This Barry Professor Wants to Make Your Workout More Fun

This Barry Professor Wants to Make Your Workout More Fun

If the idea of stepping on a treadmill doesn’t fill you joy, Dr. Suzanne Pottratz has a solution. The Assistant Professor of Sport, Exercise, and Performance Psychology, in Barry’s Sport & Exercise Sciences department, has just published the promising results of two groundbreaking studies that tracked the effects of subliminal messaging on workout enjoyment. The conclusion? Motivational messages perceived subconsciously may make exercise seem more pleasurable and less physically intense.

The study results, “Prime Movers: Effects of Subliminal Primes, Music, and Music Video on Psychological Responses to Exercise,” were published in Annals of Behavioral Medicine inJune and are among the first to track the effects of subliminal cues, or primes, on exercise enjoyment.

Pottratz conducted her research with the help of volunteer participants in two distinct groups: young, active women and middle-aged, sedentary adults. Under controlled experimental conditions, each group watched music videos with and without embedded primes while exercising. To determine which music videos to incorporate into her study, Pottratz referred to the Brunel Music Rating Inventory-2, which assesses the motivational qualities of music in an exercise context. She selected both “Good Feeling” by Flo Rida and “I Can Only Imagine” by David Guetta feat. Chris Brown and Lil Wayne. She also chose to embed the positive subliminal text primes “happy,” “pleased,” and “joyful.”  

While briskly walking on a treadmill, participants watched the music videos, unaware of which ones contained subliminal primes, and were periodically asked to rate themselves on two questions: “How do you feel right now?” and “How hard do you feel like you’re working?” Overall, both participant groups reported greater enjoyment and lower rates of perceived exertion when they exercised while watching the music videos containing the subliminal primes. Additionally, participants recalled their workouts with videos that included primes as more enjoyable than their workouts with unaltered music videos.

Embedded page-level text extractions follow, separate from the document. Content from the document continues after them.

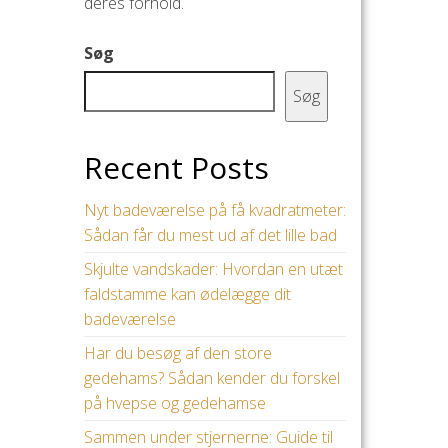
deres forhold.
Søg
Søg
Recent Posts
Nyt badeværelse på få kvadratmeter:
Sådan får du mest ud af det lille bad
Skjulte vandskader: Hvordan en utæt
faldstamme kan ødelægge dit
badeværelse
Har du besøg af den store
gedehams? Sådan kender du forskel
på hvepse og gedehamse
Sammen under stjernerne: Guide til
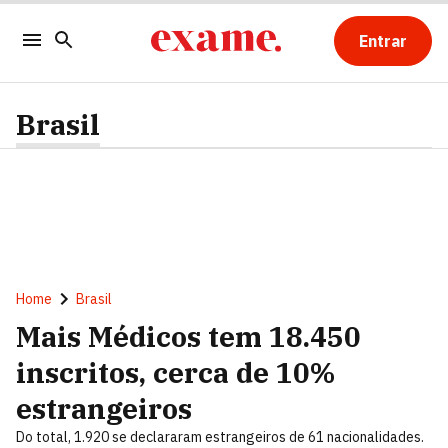
Entrar
Brasil
Home
Brasil
Mais Médicos tem 18.450
inscritos, cerca de 10%
estrangeiros
Do total, 1.920 se declararam estrangeiros de 61 nacionalidades.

“I’m most excited about the implications of our findings that priming can help to create a more enjoyable exercise experience,” says Pottratz. “Many people who are inactive or sedentary don’t participate in exercise because they don’t enjoy it. So, if implementing this technique can increase positive feelings during exercise, we may be able to help more people get and stay active.” Sticking to exercise is difficult for many, and Pottratz has devoted her research career to exploring techniques that work. She began investigating the possibility of incorporating subliminal primes into exercise during her doctoral studies at Springfield College. In fact, her dissertation advisor, Dr. Jasmin Hutchinson, collaborated with her on the study, as did her former professor Dr. Costas Karageorghis, of Brunel University London, where Pottratz earned her master’s degree. “Together, the three of us came up with the idea for this study to better understand the psychological responses to the use of subliminal priming within music videos during exercise,” says Pottratz. 

Nearly four years after she and her colleagues began working on the study, Pottratz is grateful to see the results published, even as she conceives of new ways to move her work forward. “I plan to continue this line of research by studying different uses and modalities in which priming can be utilized in both exercise and sport contexts.” With Pottratz on the case, even the exercise averse among us may soon be slipping on their walking shoes with a smile.